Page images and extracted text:
== Segment start ==

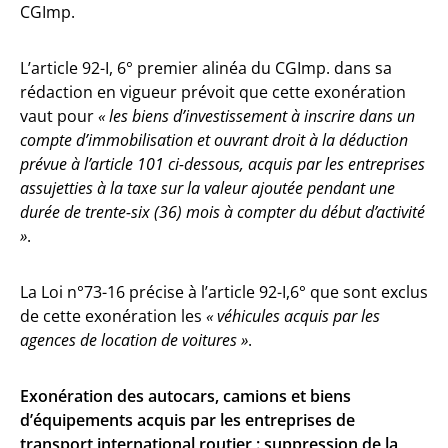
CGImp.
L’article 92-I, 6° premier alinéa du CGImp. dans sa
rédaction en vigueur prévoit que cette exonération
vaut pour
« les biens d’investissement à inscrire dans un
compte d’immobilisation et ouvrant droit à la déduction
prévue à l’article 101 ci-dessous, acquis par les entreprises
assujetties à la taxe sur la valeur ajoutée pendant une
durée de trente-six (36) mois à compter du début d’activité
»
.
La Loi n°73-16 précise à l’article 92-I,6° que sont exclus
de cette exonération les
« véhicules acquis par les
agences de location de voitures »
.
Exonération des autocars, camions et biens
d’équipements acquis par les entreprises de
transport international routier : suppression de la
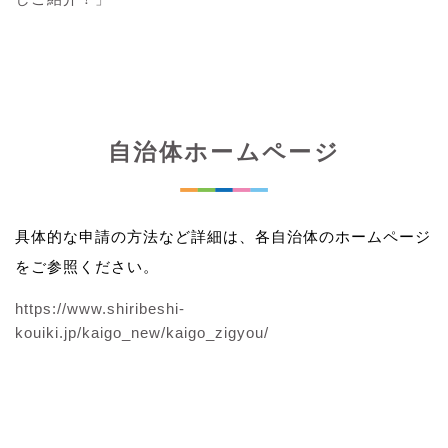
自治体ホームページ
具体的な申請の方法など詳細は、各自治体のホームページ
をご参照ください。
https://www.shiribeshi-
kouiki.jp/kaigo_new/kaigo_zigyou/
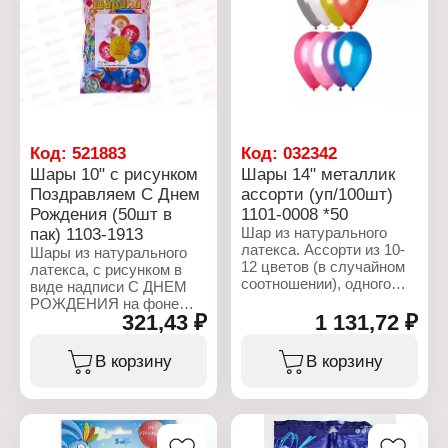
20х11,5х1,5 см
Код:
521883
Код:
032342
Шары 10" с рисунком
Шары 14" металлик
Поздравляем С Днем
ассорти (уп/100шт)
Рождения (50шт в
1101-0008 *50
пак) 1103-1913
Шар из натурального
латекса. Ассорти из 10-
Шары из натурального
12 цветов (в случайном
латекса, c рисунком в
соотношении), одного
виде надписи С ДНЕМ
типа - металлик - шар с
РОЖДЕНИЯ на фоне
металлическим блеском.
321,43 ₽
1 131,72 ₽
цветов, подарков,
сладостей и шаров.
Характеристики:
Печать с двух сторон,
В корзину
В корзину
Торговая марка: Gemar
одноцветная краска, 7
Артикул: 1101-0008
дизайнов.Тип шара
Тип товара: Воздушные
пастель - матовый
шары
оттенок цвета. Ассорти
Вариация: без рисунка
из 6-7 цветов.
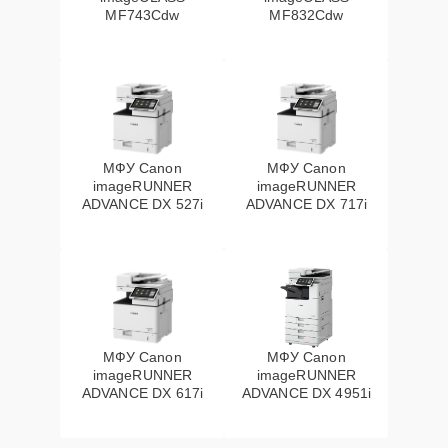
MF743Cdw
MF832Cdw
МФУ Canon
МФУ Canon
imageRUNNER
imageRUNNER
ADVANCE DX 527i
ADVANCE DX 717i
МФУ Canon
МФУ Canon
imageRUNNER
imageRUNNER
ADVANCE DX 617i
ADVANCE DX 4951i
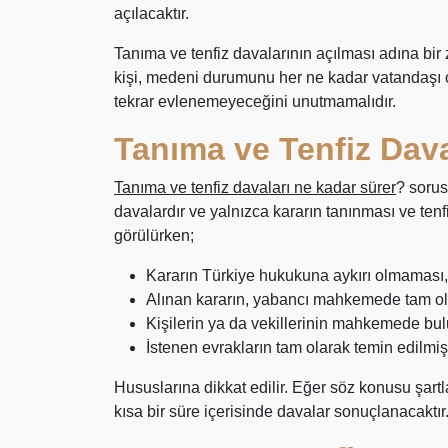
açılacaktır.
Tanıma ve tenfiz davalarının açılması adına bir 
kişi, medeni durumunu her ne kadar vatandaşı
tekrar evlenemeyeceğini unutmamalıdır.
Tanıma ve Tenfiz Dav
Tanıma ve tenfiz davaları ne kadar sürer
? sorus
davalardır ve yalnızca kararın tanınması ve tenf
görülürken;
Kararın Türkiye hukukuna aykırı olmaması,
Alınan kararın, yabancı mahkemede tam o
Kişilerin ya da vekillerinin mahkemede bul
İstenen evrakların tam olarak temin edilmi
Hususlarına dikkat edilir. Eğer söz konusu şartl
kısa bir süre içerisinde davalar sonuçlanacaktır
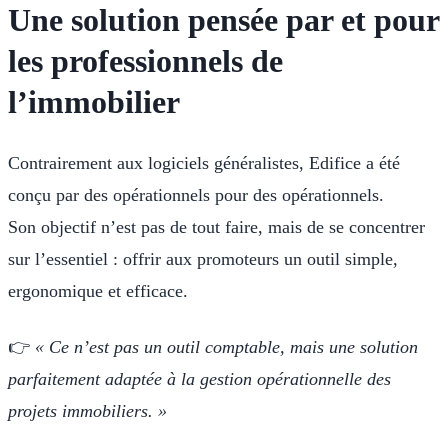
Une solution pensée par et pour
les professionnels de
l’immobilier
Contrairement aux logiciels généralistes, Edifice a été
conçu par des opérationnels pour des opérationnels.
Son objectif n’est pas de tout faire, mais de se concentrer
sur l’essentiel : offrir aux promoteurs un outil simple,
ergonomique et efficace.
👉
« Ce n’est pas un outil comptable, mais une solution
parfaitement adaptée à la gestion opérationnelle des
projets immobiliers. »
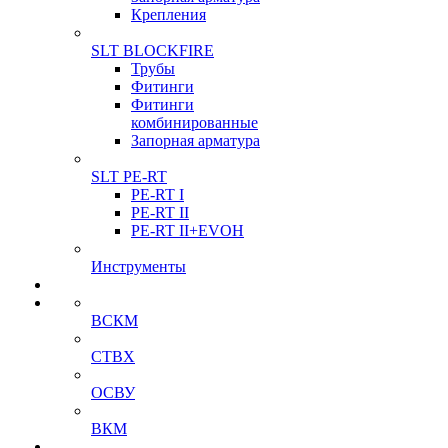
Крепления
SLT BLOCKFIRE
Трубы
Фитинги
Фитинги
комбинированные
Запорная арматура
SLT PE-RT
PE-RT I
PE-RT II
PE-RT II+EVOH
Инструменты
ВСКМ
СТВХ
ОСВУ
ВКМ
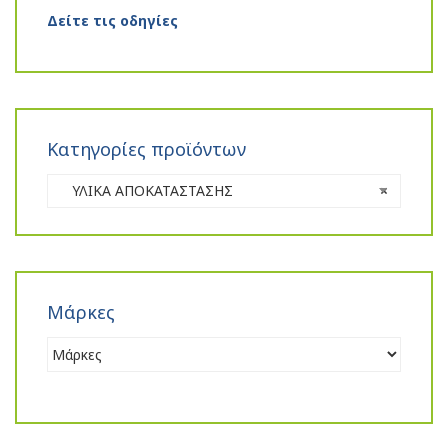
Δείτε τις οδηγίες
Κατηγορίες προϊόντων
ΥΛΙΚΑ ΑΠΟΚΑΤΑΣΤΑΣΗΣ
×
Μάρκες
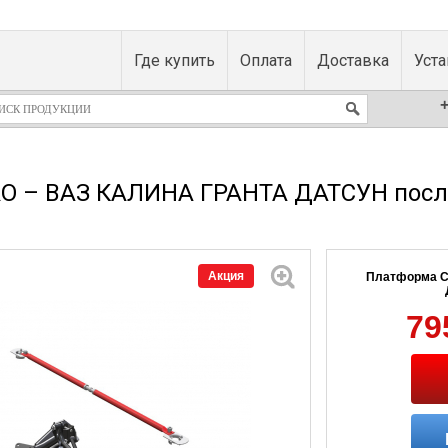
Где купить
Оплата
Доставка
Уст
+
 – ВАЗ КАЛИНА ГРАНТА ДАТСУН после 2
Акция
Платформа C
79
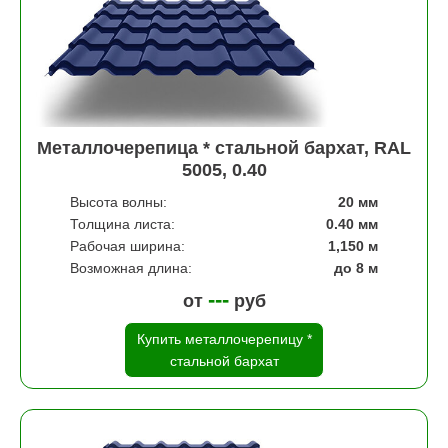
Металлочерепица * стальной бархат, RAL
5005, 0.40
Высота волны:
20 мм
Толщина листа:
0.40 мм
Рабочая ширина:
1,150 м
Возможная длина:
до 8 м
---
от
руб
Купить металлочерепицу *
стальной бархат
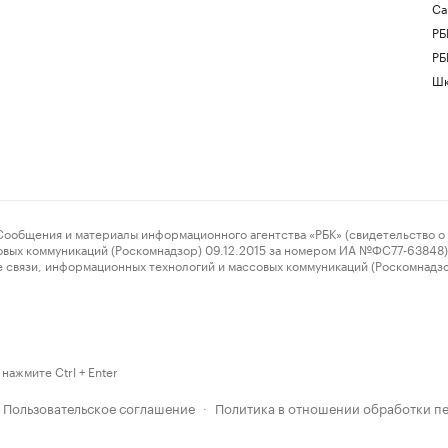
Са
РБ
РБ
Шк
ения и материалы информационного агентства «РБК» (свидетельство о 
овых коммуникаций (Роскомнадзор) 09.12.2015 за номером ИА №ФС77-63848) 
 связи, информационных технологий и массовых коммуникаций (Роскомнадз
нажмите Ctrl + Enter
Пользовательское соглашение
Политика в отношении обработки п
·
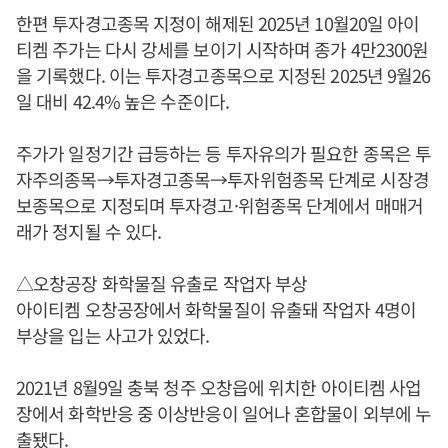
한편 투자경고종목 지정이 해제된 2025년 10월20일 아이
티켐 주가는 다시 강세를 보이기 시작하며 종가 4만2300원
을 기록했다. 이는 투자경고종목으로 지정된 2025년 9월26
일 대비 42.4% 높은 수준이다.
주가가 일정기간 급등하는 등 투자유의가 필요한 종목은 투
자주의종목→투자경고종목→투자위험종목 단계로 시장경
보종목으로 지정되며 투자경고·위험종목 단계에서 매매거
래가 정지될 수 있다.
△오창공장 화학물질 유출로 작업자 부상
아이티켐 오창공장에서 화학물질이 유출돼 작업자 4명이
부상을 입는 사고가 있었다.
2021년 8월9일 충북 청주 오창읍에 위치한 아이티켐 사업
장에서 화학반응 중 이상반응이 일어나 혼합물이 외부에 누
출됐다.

== Segment end ==

Write out the data above in full and exactly, but not the pictures.

YOUR SOLUTION —
CGImp.
L’article 92-I, 6° premier alinéa du CGImp. dans sa
rédaction en vigueur prévoit que cette exonération
vaut pour
« les biens d’investissement à inscrire dans un
compte d’immobilisation et ouvrant droit à la déduction
prévue à l’article 101 ci-dessous, acquis par les entreprises
assujetties à la taxe sur la valeur ajoutée pendant une
durée de trente-six (36) mois à compter du début d’activité
»
.
La Loi n°73-16 précise à l’article 92-I,6° que sont exclus
de cette exonération les
« véhicules acquis par les
agences de location de voitures »
.
Exonération des autocars, camions et biens
d’équipements acquis par les entreprises de
transport international routier : suppression de la
自治体ホームページ
具体的な申請の方法など詳細は、各自治体のホームページ
をご参照ください。
https://www.shiribeshi-
kouiki.jp/kaigo_new/kaigo_zigyou/
20х11,5х1,5 см
Код:
521883
Код:
032342
Шары 10" с рисунком
Шары 14" металлик
Поздравляем С Днем
ассорти (уп/100шт)
Рождения (50шт в
1101-0008 *50
пак) 1103-1913
Шар из натурального
латекса. Ассорти из 10-
Шары из натурального
12 цветов (в случайном
латекса, c рисунком в
соотношении), одного
виде надписи С ДНЕМ
типа - металлик - шар с
РОЖДЕНИЯ на фоне
металлическим блеском.
321,43 ₽
1 131,72 ₽
цветов, подарков,
сладостей и шаров.
Характеристики:
Печать с двух сторон,
В корзину
В корзину
Торговая марка: Gemar
одноцветная краска, 7
Артикул: 1101-0008
дизайнов.Тип шара
Тип товара: Воздушные
пастель - матовый
шары
оттенок цвета. Ассорти
Вариация: без рисунка
из 6-7 цветов.
MF743Cdw
MF832Cdw
МФУ Canon
МФУ Canon
imageRUNNER
imageRUNNER
ADVANCE DX 527i
ADVANCE DX 717i
МФУ Canon
МФУ Canon
imageRUNNER
imageRUNNER
ADVANCE DX 617i
ADVANCE DX 4951i
açılacaktır.
Tanıma ve tenfiz davalarının açılması adına bir 
kişi, medeni durumunu her ne kadar vatandaşı
tekrar evlenemeyeceğini unutmamalıdır.
Tanıma ve Tenfiz Dav
Tanıma ve tenfiz davaları ne kadar sürer
? sorus
davalardır ve yalnızca kararın tanınması ve tenf
görülürken;
Kararın Türkiye hukukuna aykırı olmaması,
Alınan kararın, yabancı mahkemede tam o
Kişilerin ya da vekillerinin mahkemede bul
İstenen evrakların tam olarak temin edilmi
Hususlarına dikkat edilir. Eğer söz konusu şartl
kısa bir süre içerisinde davalar sonuçlanacaktır
Une solution pensée par et pour
les professionnels de
l’immobilier
Contrairement aux logiciels généralistes, Edifice a été
conçu par des opérationnels pour des opérationnels.
Son objectif n’est pas de tout faire, mais de se concentrer
sur l’essentiel : offrir aux promoteurs un outil simple,
ergonomique et efficace.
👉
« Ce n’est pas un outil comptable, mais une solution
parfaitement adaptée à la gestion opérationnelle des
projets immobiliers. »
Крепления
SLT BLOCKFIRE
Трубы
Фитинги
Фитинги
комбинированные
Запорная арматура
SLT PE-RT
PE-RT I
PE-RT II
PE-RT II+EVOH
Инструменты
ВСКМ
СТВХ
ОСВУ
ВКМ
Δείτε τις οδηγίες
Κατηγορίες προϊόντων
ΥΛΙΚΑ ΑΠΟΚΑΤΑΣΤΑΣΗΣ
×
Μάρκες
Где купить
Оплата
Доставка
Уст
+
 – ВАЗ КАЛИНА ГРАНТА ДАТСУН после 2
Акция
Платформа C
79
Металлочерепица * стальной бархат, RAL
5005, 0.40
Высота волны:
20 мм
Толщина листа:
0.40 мм
Рабочая ширина:
1,150 м
Возможная длина:
до 8 м
---
от
руб
Купить металлочерепицу *
стальной бархат
Са
РБ
РБ
Шк
ения и материалы информационного агентства «РБК» (свидетельство о 
овых коммуникаций (Роскомнадзор) 09.12.2015 за номером ИА №ФС77-63848) 
 связи, информационных технологий и массовых коммуникаций (Роскомнадз
нажмите Ctrl + Enter
Пользовательское соглашение
Политика в отношении обработки п
·
한편 투자경고종목 지정이 해제된 2025년 10월20일 아이
티켐 주가는 다시 강세를 보이기 시작하며 종가 4만2300원
을 기록했다. 이는 투자경고종목으로 지정된 2025년 9월26
일 대비 42.4% 높은 수준이다.
주가가 일정기간 급등하는 등 투자유의가 필요한 종목은 투
자주의종목→투자경고종목→투자위험종목 단계로 시장경
보종목으로 지정되며 투자경고·위험종목 단계에서 매매거
래가 정지될 수 있다.
△오창공장 화학물질 유출로 작업자 부상
아이티켐 오창공장에서 화학물질이 유출돼 작업자 4명이
부상을 입는 사고가 있었다.
2021년 8월9일 충북 청주 오창읍에 위치한 아이티켐 사업
장에서 화학반응 중 이상반응이 일어나 혼합물이 외부에 누
출됐다.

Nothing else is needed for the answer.